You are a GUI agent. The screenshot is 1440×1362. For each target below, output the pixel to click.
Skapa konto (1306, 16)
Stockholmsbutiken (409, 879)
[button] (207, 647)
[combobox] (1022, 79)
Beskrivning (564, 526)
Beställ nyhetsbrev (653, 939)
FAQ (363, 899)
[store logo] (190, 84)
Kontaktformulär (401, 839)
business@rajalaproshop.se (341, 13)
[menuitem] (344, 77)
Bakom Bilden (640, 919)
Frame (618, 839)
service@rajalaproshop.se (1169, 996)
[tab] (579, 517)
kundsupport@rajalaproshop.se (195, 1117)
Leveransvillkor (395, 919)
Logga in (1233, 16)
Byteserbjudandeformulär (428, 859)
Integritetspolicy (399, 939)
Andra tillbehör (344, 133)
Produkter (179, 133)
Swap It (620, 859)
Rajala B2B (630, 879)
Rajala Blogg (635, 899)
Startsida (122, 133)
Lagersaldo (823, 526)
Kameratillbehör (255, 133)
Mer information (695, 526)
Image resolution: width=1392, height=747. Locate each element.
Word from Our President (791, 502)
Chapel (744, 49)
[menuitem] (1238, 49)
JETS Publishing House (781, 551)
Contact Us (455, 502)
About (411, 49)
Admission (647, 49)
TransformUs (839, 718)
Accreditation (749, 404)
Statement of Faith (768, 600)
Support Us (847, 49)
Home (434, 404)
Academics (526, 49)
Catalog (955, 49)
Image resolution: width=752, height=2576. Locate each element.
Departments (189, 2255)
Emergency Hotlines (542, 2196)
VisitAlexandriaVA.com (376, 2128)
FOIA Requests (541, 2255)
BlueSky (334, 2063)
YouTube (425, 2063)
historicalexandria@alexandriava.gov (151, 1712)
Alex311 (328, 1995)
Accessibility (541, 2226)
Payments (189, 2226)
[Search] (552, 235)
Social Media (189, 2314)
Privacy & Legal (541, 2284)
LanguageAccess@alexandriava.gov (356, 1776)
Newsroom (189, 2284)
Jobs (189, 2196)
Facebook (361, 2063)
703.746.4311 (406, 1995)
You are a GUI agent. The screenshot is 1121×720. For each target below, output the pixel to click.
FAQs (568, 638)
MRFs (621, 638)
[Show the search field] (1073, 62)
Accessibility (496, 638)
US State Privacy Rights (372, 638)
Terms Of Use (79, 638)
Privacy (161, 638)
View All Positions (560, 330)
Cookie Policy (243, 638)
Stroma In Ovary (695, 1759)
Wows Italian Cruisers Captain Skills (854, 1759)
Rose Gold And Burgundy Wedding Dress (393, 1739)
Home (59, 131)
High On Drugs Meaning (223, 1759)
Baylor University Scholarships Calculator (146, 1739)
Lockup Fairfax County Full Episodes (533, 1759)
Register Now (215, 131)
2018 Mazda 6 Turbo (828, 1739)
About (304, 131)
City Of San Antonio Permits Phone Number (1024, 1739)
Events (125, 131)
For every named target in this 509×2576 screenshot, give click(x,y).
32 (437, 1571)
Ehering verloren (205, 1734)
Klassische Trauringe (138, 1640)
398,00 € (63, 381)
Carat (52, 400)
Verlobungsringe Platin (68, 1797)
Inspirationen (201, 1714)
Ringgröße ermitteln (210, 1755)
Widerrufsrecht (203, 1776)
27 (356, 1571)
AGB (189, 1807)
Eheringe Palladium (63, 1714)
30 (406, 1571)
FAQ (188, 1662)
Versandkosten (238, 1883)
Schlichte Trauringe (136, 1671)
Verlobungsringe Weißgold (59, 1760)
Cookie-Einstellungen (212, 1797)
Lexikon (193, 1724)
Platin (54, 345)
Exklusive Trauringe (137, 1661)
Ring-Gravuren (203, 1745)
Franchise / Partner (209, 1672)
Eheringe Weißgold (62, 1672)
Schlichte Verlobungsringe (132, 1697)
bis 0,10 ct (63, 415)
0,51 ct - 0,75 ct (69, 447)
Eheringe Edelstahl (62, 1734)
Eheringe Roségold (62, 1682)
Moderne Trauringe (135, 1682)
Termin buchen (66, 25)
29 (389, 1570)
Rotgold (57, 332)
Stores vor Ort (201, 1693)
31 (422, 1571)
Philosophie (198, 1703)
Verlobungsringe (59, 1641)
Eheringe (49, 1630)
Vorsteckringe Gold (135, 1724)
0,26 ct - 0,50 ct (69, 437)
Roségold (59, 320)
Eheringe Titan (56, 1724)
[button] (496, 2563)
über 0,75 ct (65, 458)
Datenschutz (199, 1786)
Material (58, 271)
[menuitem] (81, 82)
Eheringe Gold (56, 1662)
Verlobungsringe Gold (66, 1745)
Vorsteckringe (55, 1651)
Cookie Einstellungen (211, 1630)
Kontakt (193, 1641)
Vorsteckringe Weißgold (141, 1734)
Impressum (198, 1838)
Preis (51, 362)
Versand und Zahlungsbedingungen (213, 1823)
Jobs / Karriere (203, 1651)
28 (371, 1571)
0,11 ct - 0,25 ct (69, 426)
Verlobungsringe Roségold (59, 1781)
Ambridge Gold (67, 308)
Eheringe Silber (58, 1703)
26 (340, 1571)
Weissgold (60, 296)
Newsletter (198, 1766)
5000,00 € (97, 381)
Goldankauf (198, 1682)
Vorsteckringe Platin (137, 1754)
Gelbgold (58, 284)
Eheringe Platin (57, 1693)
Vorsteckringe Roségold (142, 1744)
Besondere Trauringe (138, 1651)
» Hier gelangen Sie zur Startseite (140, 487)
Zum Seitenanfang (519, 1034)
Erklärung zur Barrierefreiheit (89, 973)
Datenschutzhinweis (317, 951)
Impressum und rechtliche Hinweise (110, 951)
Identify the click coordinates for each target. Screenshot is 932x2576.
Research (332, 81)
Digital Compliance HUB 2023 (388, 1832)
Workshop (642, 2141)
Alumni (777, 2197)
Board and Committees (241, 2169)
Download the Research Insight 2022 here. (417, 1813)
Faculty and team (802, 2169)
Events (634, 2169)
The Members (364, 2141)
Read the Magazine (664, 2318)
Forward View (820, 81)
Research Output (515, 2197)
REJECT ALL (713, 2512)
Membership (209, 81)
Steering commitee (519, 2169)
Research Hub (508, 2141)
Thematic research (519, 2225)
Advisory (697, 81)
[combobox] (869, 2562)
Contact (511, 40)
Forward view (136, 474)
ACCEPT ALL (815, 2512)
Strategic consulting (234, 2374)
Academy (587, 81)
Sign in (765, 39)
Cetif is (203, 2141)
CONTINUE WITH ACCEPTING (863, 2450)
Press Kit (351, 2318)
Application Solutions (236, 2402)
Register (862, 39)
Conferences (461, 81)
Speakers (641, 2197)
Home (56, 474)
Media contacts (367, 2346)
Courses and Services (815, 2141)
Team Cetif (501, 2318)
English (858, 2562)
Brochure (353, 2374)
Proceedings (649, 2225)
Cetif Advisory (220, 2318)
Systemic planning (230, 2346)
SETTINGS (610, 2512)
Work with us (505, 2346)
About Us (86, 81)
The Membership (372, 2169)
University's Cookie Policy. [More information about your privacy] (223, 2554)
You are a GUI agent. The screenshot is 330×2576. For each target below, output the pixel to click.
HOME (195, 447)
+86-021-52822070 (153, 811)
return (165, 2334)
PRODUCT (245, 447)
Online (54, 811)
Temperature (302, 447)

########################################

TASK DIRECTIONS: The response should consist only of the lines running from the one that contains "You are a GUI agent. The screenshot is 330×2576." through the end of the material, repeated exactly.

RESPONSE:
You are a GUI agent. The screenshot is 330×2576. For each target below, output the pixel to click.
HOME (195, 447)
+86-021-52822070 (153, 811)
return (165, 2334)
PRODUCT (245, 447)
Online (54, 811)
Temperature (302, 447)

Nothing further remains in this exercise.